[Collected data]
^^^^^^^^
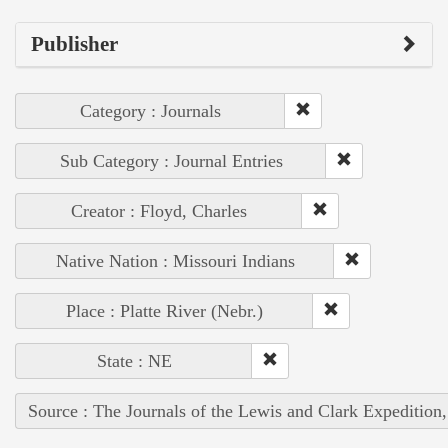
Publisher
Category : Journals
Sub Category : Journal Entries
Creator : Floyd, Charles
Native Nation : Missouri Indians
Place : Platte River (Nebr.)
State : NE
Source : The Journals of the Lewis and Clark Expedition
^^^^^^^^
Report the count, and only the count, of lines in the records above that contain "Category".

2